# WHAT IS BEING ASKED:
Since only the total matters, count the lines of these entries containing the word "dados" and write that total alone.

# Saved entries:
-.-.-

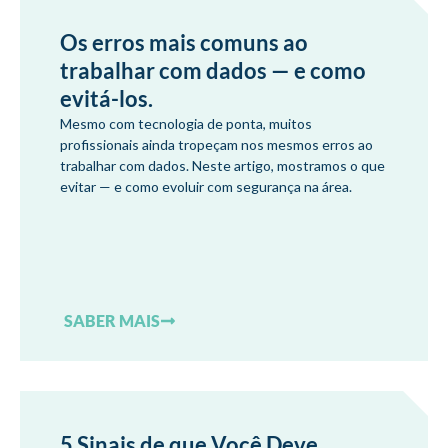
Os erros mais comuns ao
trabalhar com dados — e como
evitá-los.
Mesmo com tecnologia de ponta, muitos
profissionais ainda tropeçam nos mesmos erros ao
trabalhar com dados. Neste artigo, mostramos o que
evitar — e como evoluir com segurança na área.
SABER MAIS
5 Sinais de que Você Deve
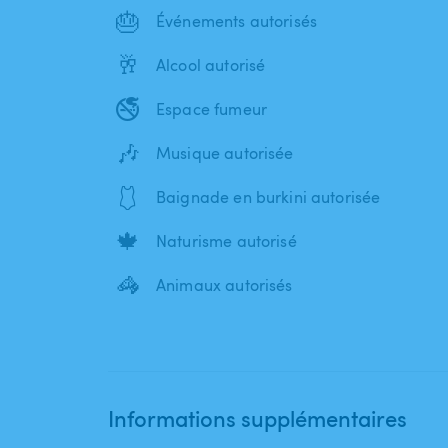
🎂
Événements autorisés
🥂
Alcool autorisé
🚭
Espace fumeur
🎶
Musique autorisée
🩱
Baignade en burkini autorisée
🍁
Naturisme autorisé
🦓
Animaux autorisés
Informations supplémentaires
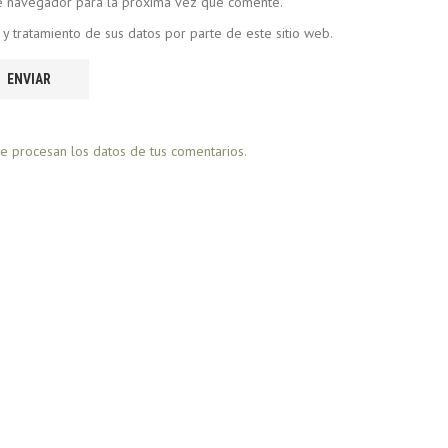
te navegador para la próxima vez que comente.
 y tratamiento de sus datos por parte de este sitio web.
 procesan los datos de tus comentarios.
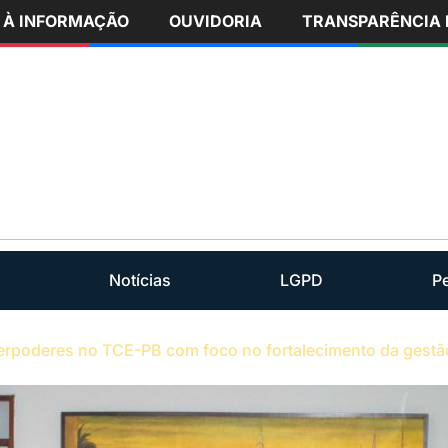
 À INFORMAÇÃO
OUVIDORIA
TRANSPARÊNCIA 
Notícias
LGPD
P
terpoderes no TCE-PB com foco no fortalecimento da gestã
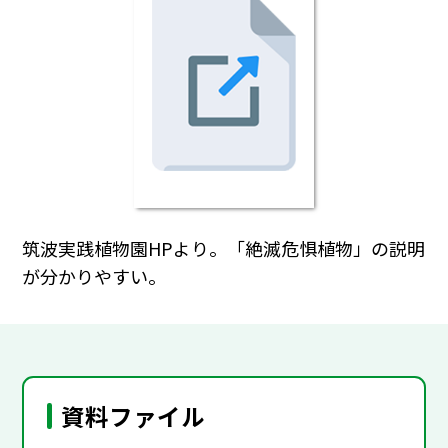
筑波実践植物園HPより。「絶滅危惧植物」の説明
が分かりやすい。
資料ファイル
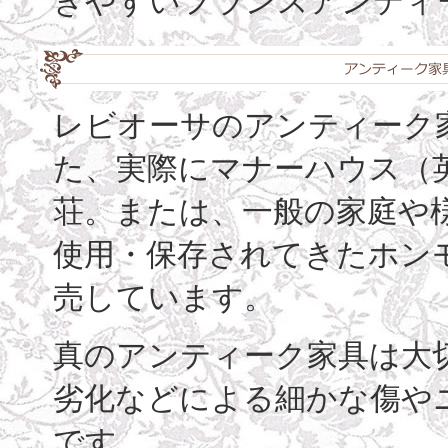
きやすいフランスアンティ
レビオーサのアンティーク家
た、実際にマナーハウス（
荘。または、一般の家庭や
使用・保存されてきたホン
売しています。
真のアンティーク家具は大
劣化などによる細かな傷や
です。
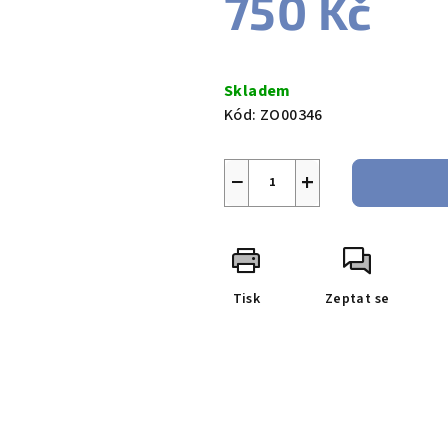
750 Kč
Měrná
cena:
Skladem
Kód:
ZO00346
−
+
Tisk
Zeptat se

-.-.-

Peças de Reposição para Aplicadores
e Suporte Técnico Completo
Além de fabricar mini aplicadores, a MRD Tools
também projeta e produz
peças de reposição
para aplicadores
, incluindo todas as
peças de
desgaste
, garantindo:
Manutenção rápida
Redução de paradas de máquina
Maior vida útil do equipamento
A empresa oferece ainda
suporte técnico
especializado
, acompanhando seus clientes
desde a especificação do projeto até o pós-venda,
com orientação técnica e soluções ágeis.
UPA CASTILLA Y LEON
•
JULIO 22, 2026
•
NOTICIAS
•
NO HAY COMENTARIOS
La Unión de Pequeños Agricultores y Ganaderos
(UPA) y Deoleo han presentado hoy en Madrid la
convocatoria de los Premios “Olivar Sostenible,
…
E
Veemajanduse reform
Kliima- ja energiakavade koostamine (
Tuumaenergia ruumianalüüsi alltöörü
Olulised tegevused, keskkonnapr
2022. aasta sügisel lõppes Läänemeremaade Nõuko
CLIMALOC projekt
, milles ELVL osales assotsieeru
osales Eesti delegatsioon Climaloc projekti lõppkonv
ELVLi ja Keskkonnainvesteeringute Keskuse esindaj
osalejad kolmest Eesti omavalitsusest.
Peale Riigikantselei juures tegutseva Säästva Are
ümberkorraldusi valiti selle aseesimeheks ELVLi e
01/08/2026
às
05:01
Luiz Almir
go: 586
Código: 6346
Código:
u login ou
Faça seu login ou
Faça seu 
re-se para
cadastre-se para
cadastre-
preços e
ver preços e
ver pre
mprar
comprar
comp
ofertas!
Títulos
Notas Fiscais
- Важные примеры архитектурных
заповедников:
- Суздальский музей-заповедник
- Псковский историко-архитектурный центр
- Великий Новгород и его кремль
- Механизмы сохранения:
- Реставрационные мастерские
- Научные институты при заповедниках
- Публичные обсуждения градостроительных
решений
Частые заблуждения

-.-.-

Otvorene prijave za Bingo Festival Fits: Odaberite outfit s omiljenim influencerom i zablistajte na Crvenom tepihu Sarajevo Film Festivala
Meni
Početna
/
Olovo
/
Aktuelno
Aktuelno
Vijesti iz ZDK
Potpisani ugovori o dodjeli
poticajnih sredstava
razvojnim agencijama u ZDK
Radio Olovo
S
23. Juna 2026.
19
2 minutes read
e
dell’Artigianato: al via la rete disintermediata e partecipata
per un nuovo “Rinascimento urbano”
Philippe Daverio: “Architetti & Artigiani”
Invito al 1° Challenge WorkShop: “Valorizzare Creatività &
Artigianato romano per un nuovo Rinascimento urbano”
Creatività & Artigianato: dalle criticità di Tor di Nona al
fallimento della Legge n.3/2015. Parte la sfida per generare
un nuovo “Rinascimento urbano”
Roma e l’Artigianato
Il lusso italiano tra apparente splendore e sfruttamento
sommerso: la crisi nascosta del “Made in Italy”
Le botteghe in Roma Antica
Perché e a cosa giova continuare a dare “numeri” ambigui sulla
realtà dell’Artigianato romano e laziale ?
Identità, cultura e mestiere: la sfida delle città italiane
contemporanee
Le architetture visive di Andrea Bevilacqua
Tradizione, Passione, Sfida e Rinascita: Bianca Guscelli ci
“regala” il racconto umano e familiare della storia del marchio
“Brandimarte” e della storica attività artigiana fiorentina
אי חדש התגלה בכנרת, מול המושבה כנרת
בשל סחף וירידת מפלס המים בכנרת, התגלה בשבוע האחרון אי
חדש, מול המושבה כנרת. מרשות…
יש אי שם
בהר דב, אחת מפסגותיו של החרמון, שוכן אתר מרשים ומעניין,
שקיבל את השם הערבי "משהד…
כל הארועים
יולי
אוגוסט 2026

-.-.-

# YOUR SOLUTION:
2